§ DATASET:
+---+
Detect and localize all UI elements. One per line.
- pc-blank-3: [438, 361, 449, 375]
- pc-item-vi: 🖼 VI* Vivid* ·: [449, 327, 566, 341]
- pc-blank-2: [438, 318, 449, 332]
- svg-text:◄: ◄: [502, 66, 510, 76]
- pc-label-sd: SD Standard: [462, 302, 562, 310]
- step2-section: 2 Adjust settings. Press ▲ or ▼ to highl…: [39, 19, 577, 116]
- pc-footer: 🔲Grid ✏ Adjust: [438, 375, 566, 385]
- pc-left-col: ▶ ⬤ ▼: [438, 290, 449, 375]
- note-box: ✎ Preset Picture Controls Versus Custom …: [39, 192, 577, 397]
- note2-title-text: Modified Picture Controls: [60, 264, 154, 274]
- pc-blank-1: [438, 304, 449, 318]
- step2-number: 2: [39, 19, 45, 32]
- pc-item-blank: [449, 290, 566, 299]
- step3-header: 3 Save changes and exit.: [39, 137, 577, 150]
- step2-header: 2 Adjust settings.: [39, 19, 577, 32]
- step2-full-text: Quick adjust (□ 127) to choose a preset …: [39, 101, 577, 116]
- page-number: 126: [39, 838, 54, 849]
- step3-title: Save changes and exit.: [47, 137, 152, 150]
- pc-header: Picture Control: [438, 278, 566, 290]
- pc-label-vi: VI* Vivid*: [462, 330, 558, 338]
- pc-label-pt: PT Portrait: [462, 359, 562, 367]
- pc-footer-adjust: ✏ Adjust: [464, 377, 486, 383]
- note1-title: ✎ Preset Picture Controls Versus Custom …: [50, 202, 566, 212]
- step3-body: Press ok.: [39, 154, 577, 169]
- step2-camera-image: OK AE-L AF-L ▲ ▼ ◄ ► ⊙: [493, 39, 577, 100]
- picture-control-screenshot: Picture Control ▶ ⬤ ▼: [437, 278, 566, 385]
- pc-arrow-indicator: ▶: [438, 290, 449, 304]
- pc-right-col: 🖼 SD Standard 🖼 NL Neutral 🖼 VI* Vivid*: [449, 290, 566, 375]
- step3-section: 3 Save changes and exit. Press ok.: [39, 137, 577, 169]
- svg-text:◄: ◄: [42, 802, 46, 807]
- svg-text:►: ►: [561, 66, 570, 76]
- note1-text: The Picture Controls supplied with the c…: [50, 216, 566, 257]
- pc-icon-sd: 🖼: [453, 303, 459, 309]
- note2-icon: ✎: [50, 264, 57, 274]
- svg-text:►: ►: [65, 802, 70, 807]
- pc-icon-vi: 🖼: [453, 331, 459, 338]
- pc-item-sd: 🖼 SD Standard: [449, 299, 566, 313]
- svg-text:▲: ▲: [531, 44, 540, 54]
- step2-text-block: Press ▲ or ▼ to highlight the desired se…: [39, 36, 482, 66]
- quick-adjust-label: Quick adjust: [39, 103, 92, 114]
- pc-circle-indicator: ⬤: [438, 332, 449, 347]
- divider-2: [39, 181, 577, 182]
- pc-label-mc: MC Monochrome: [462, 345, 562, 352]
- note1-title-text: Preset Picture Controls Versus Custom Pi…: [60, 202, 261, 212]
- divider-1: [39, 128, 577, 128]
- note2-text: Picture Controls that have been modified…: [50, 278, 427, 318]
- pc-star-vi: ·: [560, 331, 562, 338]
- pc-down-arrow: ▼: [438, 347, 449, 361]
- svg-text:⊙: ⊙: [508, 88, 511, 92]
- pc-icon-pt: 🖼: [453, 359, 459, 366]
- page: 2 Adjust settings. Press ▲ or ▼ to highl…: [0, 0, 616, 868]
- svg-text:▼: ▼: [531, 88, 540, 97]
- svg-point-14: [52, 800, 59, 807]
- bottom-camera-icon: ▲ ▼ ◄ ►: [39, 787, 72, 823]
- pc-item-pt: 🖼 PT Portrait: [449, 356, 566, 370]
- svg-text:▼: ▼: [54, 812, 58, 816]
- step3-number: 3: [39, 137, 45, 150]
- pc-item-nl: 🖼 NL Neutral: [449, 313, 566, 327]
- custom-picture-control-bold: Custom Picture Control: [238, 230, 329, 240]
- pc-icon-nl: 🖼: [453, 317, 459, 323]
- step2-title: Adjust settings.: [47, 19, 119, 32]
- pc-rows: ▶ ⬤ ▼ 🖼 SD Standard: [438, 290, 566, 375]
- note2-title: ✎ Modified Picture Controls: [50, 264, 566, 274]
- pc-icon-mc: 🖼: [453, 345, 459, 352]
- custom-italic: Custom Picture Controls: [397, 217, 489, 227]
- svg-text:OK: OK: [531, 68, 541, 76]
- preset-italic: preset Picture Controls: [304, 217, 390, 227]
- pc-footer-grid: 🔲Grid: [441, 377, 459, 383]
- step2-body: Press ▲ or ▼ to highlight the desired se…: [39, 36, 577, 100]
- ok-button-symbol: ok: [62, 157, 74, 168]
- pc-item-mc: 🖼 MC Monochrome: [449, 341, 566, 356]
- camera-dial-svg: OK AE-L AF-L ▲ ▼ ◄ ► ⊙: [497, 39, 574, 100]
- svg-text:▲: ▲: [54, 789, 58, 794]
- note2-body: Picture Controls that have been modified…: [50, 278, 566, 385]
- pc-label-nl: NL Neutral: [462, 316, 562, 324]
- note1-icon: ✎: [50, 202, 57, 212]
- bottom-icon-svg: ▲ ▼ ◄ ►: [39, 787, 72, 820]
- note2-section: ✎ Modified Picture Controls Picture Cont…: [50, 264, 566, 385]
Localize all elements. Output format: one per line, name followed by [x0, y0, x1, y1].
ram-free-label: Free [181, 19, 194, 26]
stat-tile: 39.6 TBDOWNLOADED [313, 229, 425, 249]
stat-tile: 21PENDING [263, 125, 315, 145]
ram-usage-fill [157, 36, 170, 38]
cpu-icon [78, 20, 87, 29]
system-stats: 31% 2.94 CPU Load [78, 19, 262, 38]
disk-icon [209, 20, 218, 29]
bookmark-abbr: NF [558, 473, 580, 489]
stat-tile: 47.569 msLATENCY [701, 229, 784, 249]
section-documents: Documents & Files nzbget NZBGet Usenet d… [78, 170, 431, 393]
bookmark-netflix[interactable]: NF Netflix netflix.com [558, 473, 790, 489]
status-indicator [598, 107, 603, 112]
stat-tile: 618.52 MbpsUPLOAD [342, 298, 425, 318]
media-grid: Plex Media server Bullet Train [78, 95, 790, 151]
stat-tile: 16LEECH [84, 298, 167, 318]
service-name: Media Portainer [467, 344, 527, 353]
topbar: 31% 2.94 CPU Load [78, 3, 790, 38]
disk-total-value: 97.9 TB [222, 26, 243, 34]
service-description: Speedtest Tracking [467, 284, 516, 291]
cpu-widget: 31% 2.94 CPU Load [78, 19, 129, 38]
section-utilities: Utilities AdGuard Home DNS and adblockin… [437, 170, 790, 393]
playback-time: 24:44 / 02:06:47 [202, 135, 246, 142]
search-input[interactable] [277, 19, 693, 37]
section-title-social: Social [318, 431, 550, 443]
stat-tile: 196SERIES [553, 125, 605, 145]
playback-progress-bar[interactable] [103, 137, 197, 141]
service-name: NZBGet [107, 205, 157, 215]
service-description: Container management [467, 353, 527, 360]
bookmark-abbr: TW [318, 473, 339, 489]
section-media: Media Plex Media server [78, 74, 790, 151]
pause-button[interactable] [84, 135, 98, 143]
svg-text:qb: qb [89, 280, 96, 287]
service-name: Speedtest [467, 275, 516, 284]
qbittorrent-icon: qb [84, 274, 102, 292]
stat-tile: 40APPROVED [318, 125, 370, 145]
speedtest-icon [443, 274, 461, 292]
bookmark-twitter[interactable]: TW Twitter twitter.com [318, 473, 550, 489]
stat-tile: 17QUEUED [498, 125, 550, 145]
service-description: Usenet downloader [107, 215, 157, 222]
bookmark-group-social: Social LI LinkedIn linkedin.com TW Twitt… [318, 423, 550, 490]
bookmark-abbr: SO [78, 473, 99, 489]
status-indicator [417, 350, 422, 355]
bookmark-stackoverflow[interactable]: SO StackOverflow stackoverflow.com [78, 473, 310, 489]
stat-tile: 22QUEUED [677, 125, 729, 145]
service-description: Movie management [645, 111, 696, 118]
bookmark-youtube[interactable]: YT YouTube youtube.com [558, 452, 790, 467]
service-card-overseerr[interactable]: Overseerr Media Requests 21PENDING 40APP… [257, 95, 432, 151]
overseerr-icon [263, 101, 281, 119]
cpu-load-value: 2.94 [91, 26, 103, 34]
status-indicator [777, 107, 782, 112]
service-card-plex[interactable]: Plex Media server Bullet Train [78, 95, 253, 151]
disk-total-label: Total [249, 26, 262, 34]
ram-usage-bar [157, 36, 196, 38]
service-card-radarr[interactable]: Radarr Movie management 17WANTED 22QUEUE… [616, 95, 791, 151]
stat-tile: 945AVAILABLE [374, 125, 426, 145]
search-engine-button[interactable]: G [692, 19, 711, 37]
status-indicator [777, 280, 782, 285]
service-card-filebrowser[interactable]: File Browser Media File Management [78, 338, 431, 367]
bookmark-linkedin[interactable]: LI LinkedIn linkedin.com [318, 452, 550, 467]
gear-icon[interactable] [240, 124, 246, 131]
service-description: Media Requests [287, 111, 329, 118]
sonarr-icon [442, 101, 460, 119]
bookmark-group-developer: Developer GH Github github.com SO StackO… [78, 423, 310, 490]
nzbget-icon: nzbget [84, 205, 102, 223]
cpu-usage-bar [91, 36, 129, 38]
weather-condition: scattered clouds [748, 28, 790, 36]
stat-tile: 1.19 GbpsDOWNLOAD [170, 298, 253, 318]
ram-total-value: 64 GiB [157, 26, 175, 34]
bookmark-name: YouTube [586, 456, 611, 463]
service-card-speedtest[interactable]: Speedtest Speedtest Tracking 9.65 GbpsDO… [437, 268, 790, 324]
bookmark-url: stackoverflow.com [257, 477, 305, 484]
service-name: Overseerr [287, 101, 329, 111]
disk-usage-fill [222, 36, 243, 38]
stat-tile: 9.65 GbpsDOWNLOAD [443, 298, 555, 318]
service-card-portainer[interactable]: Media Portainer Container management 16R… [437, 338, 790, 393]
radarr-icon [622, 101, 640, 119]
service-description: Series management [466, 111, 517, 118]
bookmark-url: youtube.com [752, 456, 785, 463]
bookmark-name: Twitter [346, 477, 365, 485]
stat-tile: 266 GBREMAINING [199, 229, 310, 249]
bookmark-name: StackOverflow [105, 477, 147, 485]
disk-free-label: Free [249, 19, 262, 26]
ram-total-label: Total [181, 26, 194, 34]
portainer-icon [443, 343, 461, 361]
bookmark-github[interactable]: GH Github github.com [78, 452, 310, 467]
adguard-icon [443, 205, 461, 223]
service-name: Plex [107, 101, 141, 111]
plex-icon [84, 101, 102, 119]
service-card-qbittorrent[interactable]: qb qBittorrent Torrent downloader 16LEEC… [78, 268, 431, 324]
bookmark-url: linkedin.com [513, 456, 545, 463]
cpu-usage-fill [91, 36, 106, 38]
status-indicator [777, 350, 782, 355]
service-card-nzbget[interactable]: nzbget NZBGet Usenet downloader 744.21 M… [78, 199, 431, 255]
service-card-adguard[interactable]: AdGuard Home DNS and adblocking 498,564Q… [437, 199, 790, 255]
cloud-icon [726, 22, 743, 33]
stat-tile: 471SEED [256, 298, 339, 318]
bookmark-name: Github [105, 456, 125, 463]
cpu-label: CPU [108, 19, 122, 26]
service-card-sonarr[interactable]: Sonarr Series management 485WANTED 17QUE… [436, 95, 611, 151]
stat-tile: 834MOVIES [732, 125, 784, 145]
+---+
§ WORK ITEM: Report each line of the entries where the word "header" occurs.

§ SOLUTION FOR THIS PROBLEM:
- step3-header: 3 Save changes and exit.: [39, 137, 577, 150]
- step2-header: 2 Adjust settings.: [39, 19, 577, 32]
- pc-header: Picture Control: [438, 278, 566, 290]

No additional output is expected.